About this exercise
Quote exactly and only this range of lines in the data below: the line that holds "en juillet 2024" to the line that holds "utilisation du régime", both included.

Record excerpts
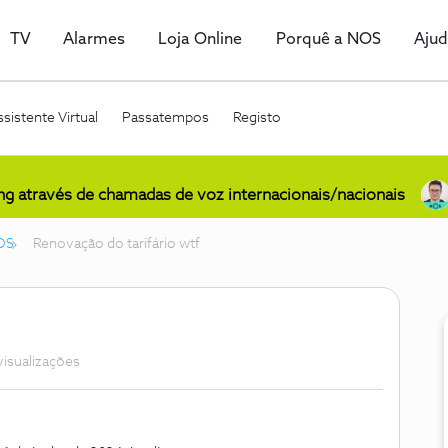
TV
Alarmes
Loja Online
Porquê a NOS
Aju
sistente Virtual
Passatempos
Registo
ing através de chamadas de voz internacionais/nacionais
OS
Renovação do tarifário wtf
visualizações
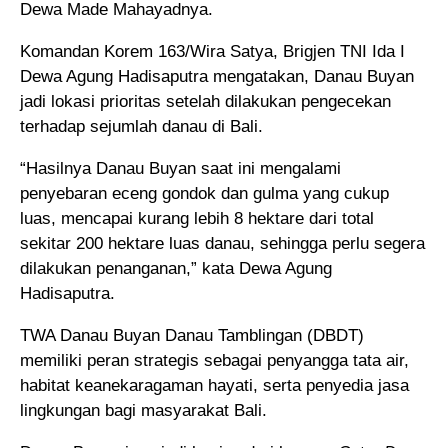
Dewa Made Mahayadnya.
Komandan Korem 163/Wira Satya, Brigjen TNI Ida I
Dewa Agung Hadisaputra mengatakan, Danau Buyan
jadi lokasi prioritas setelah dilakukan pengecekan
terhadap sejumlah danau di Bali.
“Hasilnya Danau Buyan saat ini mengalami
penyebaran eceng gondok dan gulma yang cukup
luas, mencapai kurang lebih 8 hektare dari total
sekitar 200 hektare luas danau, sehingga perlu segera
dilakukan penanganan,” kata Dewa Agung
Hadisaputra.
TWA Danau Buyan Danau Tamblingan (DBDT)
memiliki peran strategis sebagai penyangga tata air,
habitat keanekaragaman hayati, serta penyedia jasa
lingkungan bagi masyarakat Bali.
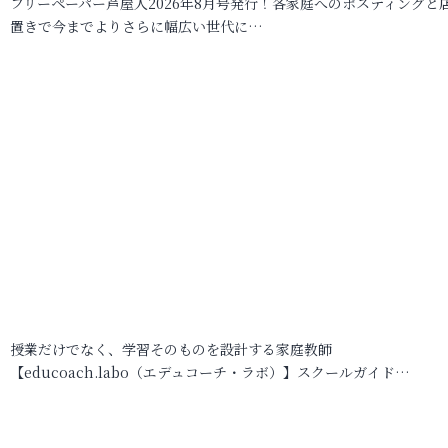
フリーペーパー芦屋人2026年8月号発行！各家庭へのポスティングと
置きで今までよりさらに幅広い世代に…
授業だけでなく、学習そのものを設計する家庭教師
【educoach.labo（エデュコーチ・ラボ）】スクールガイド…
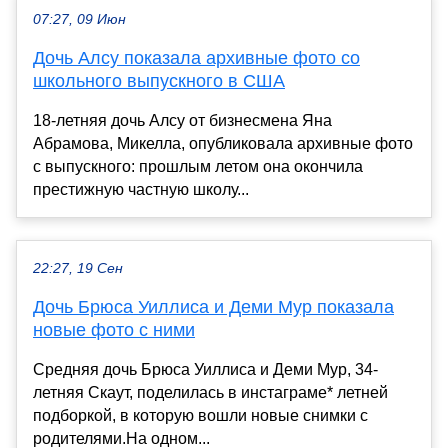
07:27, 09 Июн
Дочь Алсу показала архивные фото со
школьного выпускного в США
18-летняя дочь Алсу от бизнесмена Яна
Абрамова, Микелла, опубликовала архивные фото
с выпускного: прошлым летом она окончила
престижную частную школу...
22:27, 19 Сен
Дочь Брюса Уиллиса и Деми Мур показала
новые фото с ними
Средняя дочь Брюса Уиллиса и Деми Мур, 34-
летняя Скаут, поделилась в инстаграме* летней
подборкой, в которую вошли новые снимки с
родителями.На одном...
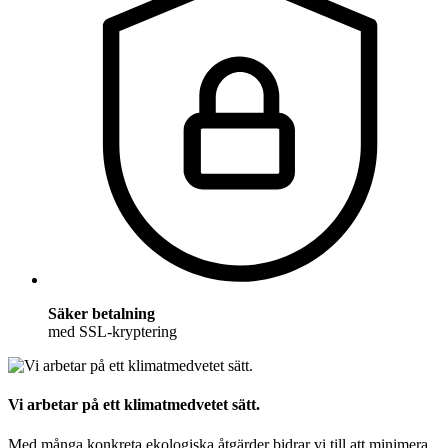
Säker betalning
med SSL-kryptering
Vi arbetar på ett klimatmedvetet sätt.
Med många konkreta ekologiska åtgärder bidrar vi till att minimera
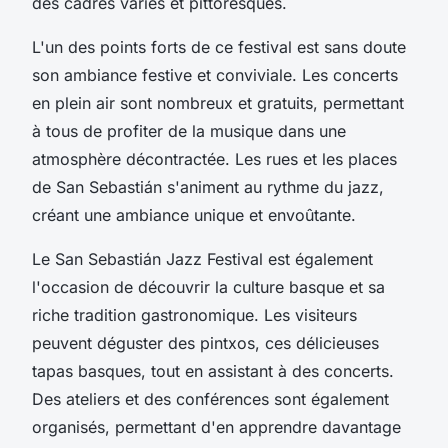
des cadres variés et pittoresques.
L'un des points forts de ce festival est sans doute
son ambiance festive et conviviale. Les concerts
en plein air sont nombreux et gratuits, permettant
à tous de profiter de la musique dans une
atmosphère décontractée. Les rues et les places
de San Sebastián s'animent au rythme du jazz,
créant une ambiance unique et envoûtante.
Le San Sebastián Jazz Festival est également
l'occasion de découvrir la culture basque et sa
riche tradition gastronomique. Les visiteurs
peuvent déguster des pintxos, ces délicieuses
tapas basques, tout en assistant à des concerts.
Des ateliers et des conférences sont également
organisés, permettant d'en apprendre davantage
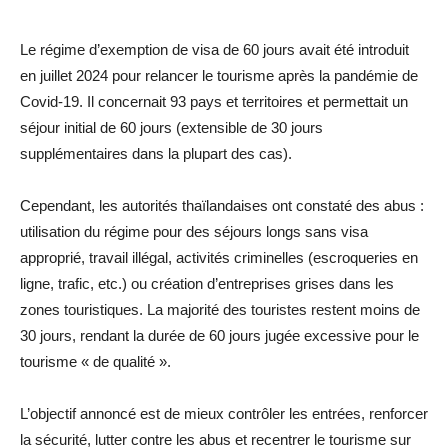
Le régime d’exemption de visa de 60 jours avait été introduit
en juillet 2024 pour relancer le tourisme après la pandémie de
Covid-19. Il concernait 93 pays et territoires et permettait un
séjour initial de 60 jours (extensible de 30 jours
supplémentaires dans la plupart des cas).
Cependant, les autorités thaïlandaises ont constaté des abus :
utilisation du régime pour des séjours longs sans visa
approprié, travail illégal, activités criminelles (escroqueries en
ligne, trafic, etc.) ou création d’entreprises grises dans les
zones touristiques. La majorité des touristes restent moins de
30 jours, rendant la durée de 60 jours jugée excessive pour le
tourisme « de qualité ».
L’objectif annoncé est de mieux contrôler les entrées, renforcer
la sécurité, lutter contre les abus et recentrer le tourisme sur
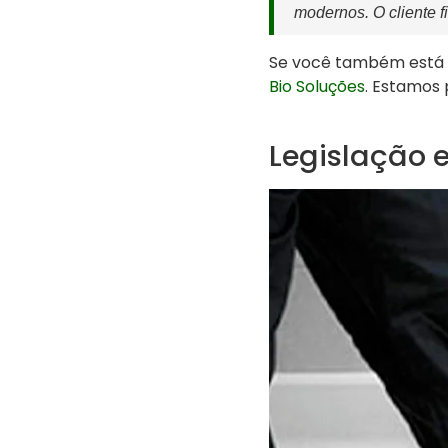
modernos. O cliente f
Se você também está 
Bio Soluções
. Estamos 
Legislação 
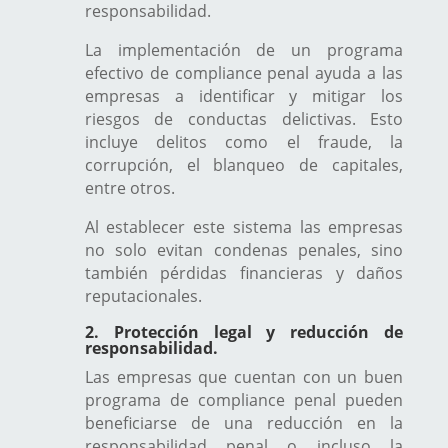
responsabilidad.
La implementación de un programa
efectivo de compliance penal ayuda a las
empresas a identificar y mitigar los
riesgos de conductas delictivas. Esto
incluye delitos como el fraude, la
corrupción, el blanqueo de capitales,
entre otros.
Al establecer este sistema las empresas
no solo evitan condenas penales, sino
también pérdidas financieras y daños
reputacionales.
2. Protección legal y reducción de
responsabilidad.
Las empresas que cuentan con un buen
programa de compliance penal pueden
beneficiarse de una reducción en la
responsabilidad penal o incluso la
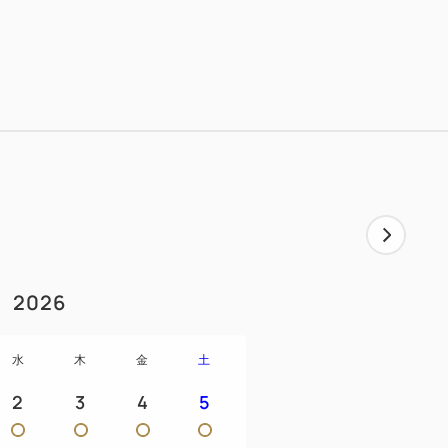
時間営業)
１０秒からご用意♪各店ともオリジナル特典
ブルもご用意しています）
浄機設置
りません）
採用
2026
水
木
金
土
ゼント(スリッパ、歯ブラシ、ミニタオル)
寝無料
2
3
4
5
ベッドを繋げることはできません。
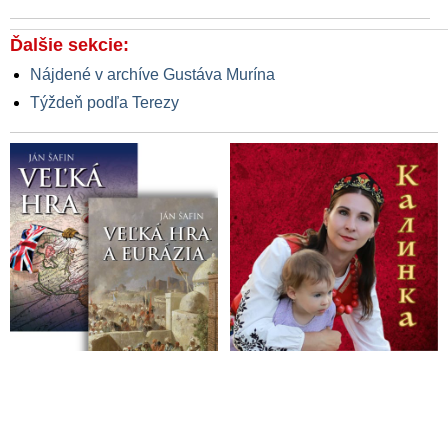
Ďalšie sekcie:
Nájdené v archíve Gustáva Murína
Týždeň podľa Terezy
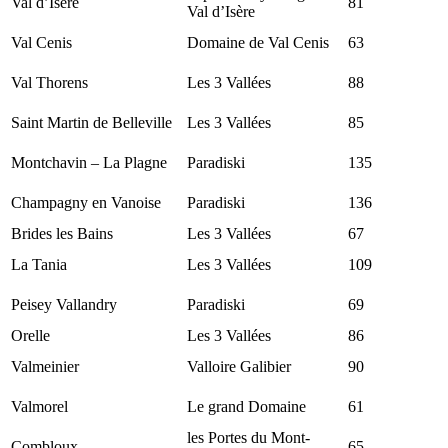
Val d’Isère
81
Val d’Isère
Val Cenis
Domaine de Val Cenis
63
Val Thorens
Les 3 Vallées
88
Saint Martin de Belleville
Les 3 Vallées
85
Montchavin – La Plagne
Paradiski
135
Champagny en Vanoise
Paradiski
136
Brides les Bains
Les 3 Vallées
67
La Tania
Les 3 Vallées
109
Peisey Vallandry
Paradiski
69
Orelle
Les 3 Vallées
86
Valmeinier
Valloire Galibier
90
Valmorel
Le grand Domaine
61
les Portes du Mont-
Combloux
65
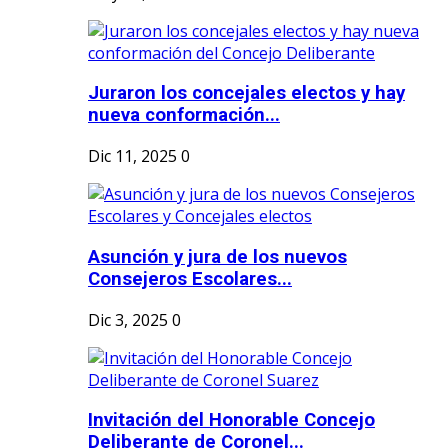
Juraron los concejales electos y hay
nueva conformación...
Dic 11, 2025
0
Asunción y jura de los nuevos
Consejeros Escolares...
Dic 3, 2025
0
Invitación del Honorable Concejo
Deliberante de Coronel...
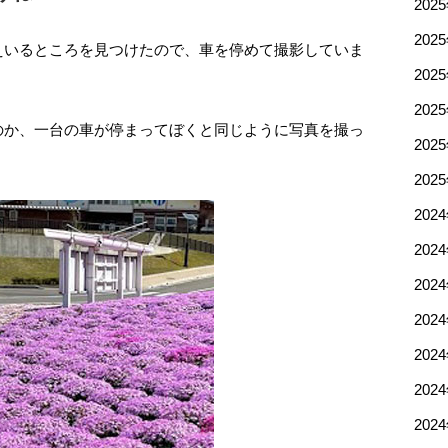
202
202
えいるところを見つけたので、車を停めて撮影していま
202
202
のか、一台の車が停まってぼくと同じように写真を撮っ
202
202
202
202
202
202
202
202
202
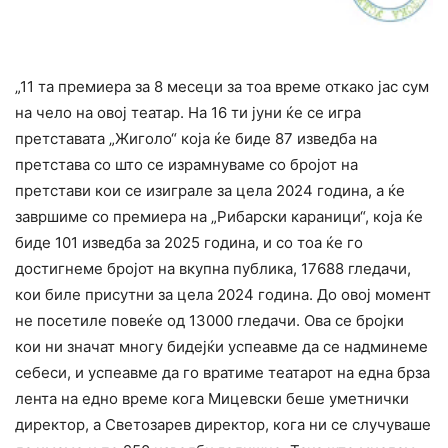
„11 та премиера за 8 месеци за тоа време откако јас сум
на чело на овој театар. На 16 ти јуни ќе се игра
претставата „Жиголо“ која ќе биде 87 изведба на
претстава со што се израмнуваме со бројот на
претстави кои се изиграле за цела 2024 година, а ќе
завршиме со премиера на „Рибарски караници“, која ќе
биде 101 изведба за 2025 година, и со тоа ќе го
достигнеме бројот на вкупна публика, 17688 гледачи,
кои биле присутни за цела 2024 година. До овој момент
не посетиле повеќе од 13000 гледачи. Ова се бројки
кои ни значат многу бидејќи успеавме да се надминеме
себеси, и успеавме да го вратиме театарот на една брза
лента на едно време кога Мицевски беше уметнички
директор, а Светозарев директор, кога ни се случуваше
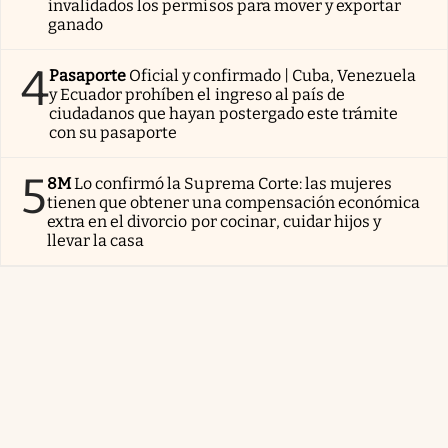
invalidados los permisos para mover y exportar
ganado
4
Pasaporte
Oficial y confirmado | Cuba, Venezuela
y Ecuador prohíben el ingreso al país de
ciudadanos que hayan postergado este trámite
con su pasaporte
5
8M
Lo confirmó la Suprema Corte: las mujeres
tienen que obtener una compensación económica
extra en el divorcio por cocinar, cuidar hijos y
llevar la casa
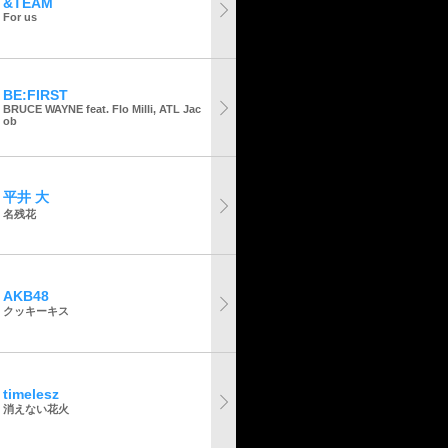
&TEAM
For us
BE:FIRST
BRUCE WAYNE feat. Flo Milli, ATL Jac
ob
平井 大
名残花
AKB48
クッキーキス
timelesz
消えない花火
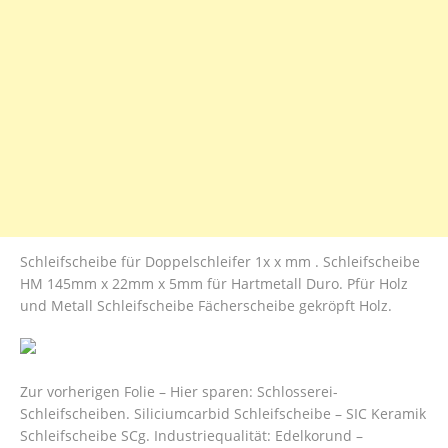
Schleifscheibe für Doppelschleifer 1x x mm . Schleifscheibe
HM 145mm x 22mm x 5mm für Hartmetall Duro. Pfür Holz
und Metall Schleifscheibe Fächerscheibe gekröpft Holz.
Zur vorherigen Folie – Hier sparen: Schlosserei-
Schleifscheiben. Siliciumcarbid Schleifscheibe – SIC Keramik
Schleifscheibe SCg. Industriequalität: Edelkorund –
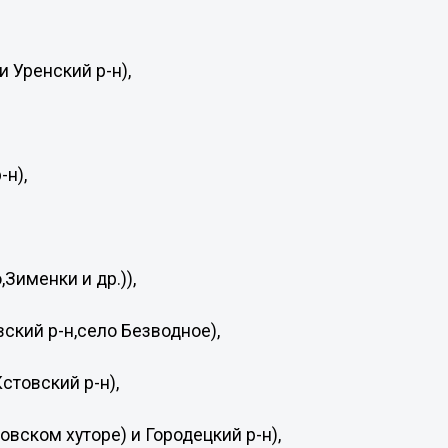
 Уренский р-н),
-н),
Зименки и др.)),
вский р-н,село Безводное),
стовский р-н),
вском хуторе) и Городецкий р-н),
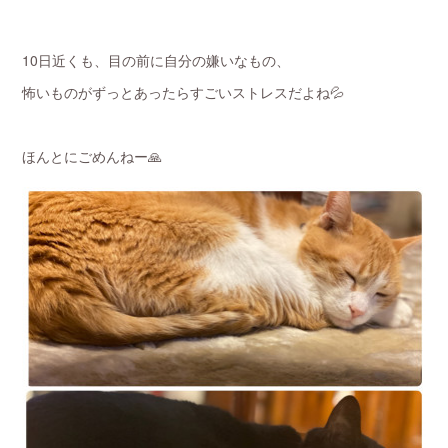
10日近くも、目の前に自分の嫌いなもの、
怖いものがずっとあったらすごいストレスだよね💦
ほんとにごめんねー🙏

Answer for this exercise
en juillet 2024 pour relancer le tourisme après la pandémie de
Covid-19. Il concernait 93 pays et territoires et permettait un
séjour initial de 60 jours (extensible de 30 jours
supplémentaires dans la plupart des cas).
Cependant, les autorités thaïlandaises ont constaté des abus :
utilisation du régime pour des séjours longs sans visa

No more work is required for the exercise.